An excerpt from The Bonds We Share: Images of Humanity, 40 Years Around the Globe.
The Bonds We Share is a photo essay that features Dr. Losack’s photography in his travels 43 years around the globe. Dr. Losack goes on to state that racism, xenophobia, divisiveness, and discrimination continue to divide us as human beings. Tack on a global pandemic, it becomes hard not to be discouraged about where humanity is going. The central theme of the book is that human beings share a commonality in their humanness, even though our cultures might be different, even though we look different or speak different tongues, we all face the same challenges. More so the bonds that unite us are stronger than the borders that divide us.
Dr. Losack recently had the opportunity to talk about lessons learned from his worldwide voyages. He discusses how people from other cultures maintain a sense of inner peace, happiness, camaraderie, and a passion for life with very few material acquisitions. He suggests that Americans might learn something about these different cultures.
Below is a breakdown of some of his insights from traveling through Spain, India, and the Dominican Republic.
Spain. Bloomberg has rated Spain as one of the healthiest nations in all of Europe. People in Spain will live for 85.8 years on average, marginally edging out expected lifespans in Japan (85.7). Many suggest diet, stressless lives, Mediterranean living, guaranteed universal health care as reasons. Interesting to note that there are no wars or social unrest in Spain, and criminality is quite low.
People take long vacations, and downtime is emphasized, not low on the totem pole.
There is much less emphasis on the workday. There is even talk about a four-day workweek.
The people of Spain revere their “siestas” as a necessity! Most shops close from 2 to 5 p.m., and locals dine in or out at 10 p.m. Families stroll, sit in cafes, socialize, relax and enjoy each other’s company. All this is food for thought.
A window view from my hotel in Sevilla, Spain
Frigiliana, a whitewashed tiny hillside village in the south of Spain
India. The population looks at life through a spiritual lens, engaging in regular prayer as a source of well-being.
Holidays are actually celebrated, and not just days to stay home and mow the lawn. Devotees head for temples, mosques, and churches to pray to their Gods and be blessed by the same.
The concept that “we cannot control everything in our lives,” no matter how much technology we avail ourselves is a huge part of Indian culture. Joy and contentment do not come from material acquisition. Family, friends, and tradition are an important part of Indian culture.
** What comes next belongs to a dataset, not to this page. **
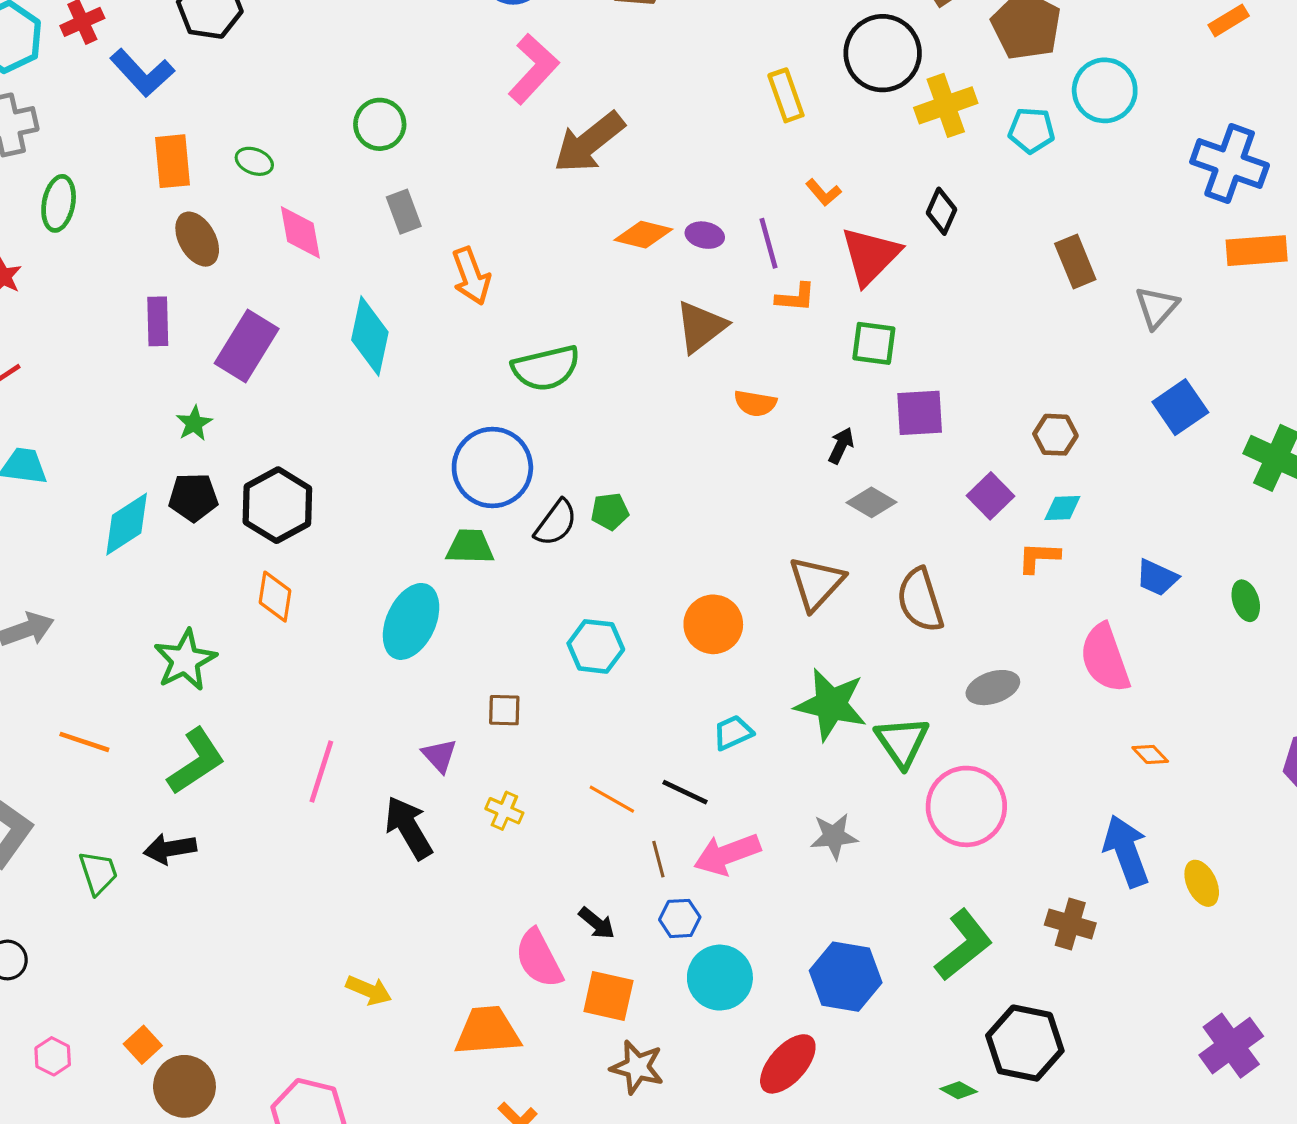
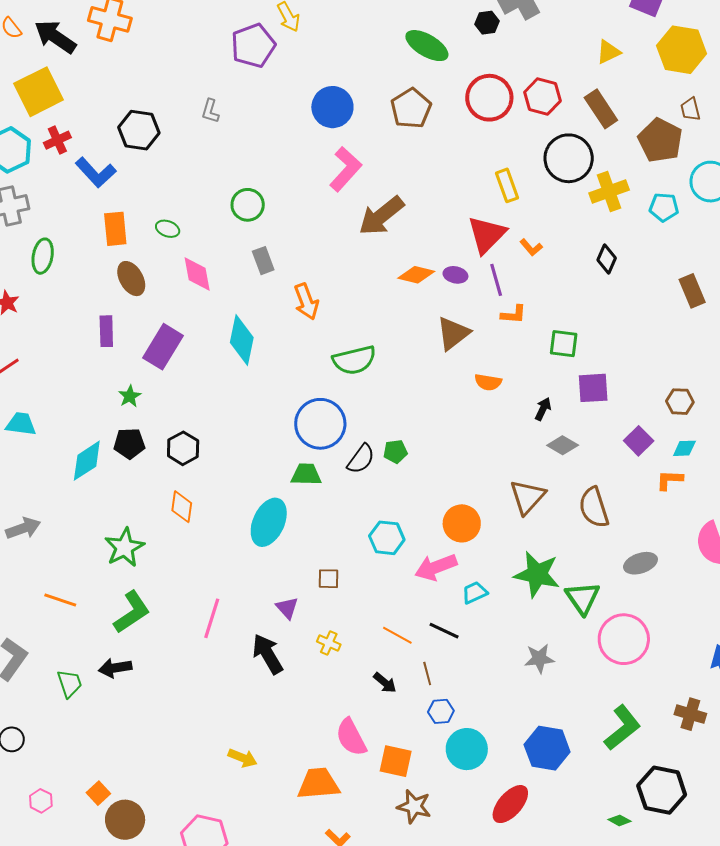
red triangle: (870, 256) -> (487, 235), moved
black hexagon: (277, 505) -> (183, 448), size x0.7
pink arrow: (727, 854) -> (436, 567), moved
black arrow: (597, 923) -> (385, 683), moved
For the most part, technology is not sewn into the culture as it is in the USA. In India and in other South Asian nations a higher power helps in facing life’s vicissitudes and conflicts.
Remember, prayers don’t only have to happen in temples and mosques.
Musician earning his living in Anjuna, in the state of Goa, India
School kids in the desert state of Rajasthan, India
The Dominican Republic. Dr. Losack lived and studied for four years in the Dominican Republic. He calls it his second home. He notes that the Dominicans can be admired for their “joie de vivre” and their adoption of the Spanish “siesta” to take a break from the heat and put their minds to rest. Dominicans enjoy their music, dance, and social togetherness. The concept of “mañana” (tomorrow), a concept that might infuriate Westerners, means “don’t worry” (no te preocupe). Things will get done not as fast and furious as Westerners wish, but they will get done. The Dominicans certainly have a lot of patience. This is a clear virtue. Rarely do they have an attitude react with extremes of anger, rage, or concern. There is a “let it be” or laissez-faire attitude to life’s ongoing problems or decisions. These might seem simplistic, but they might also be a lesson to us all.
Shoeshine kids in Higuey, the Dominican Republic.
Glenn Mark Losack is a psychiatrist and author of The Bonds We Share: Images of Humanity, 40 Years Around the Globe.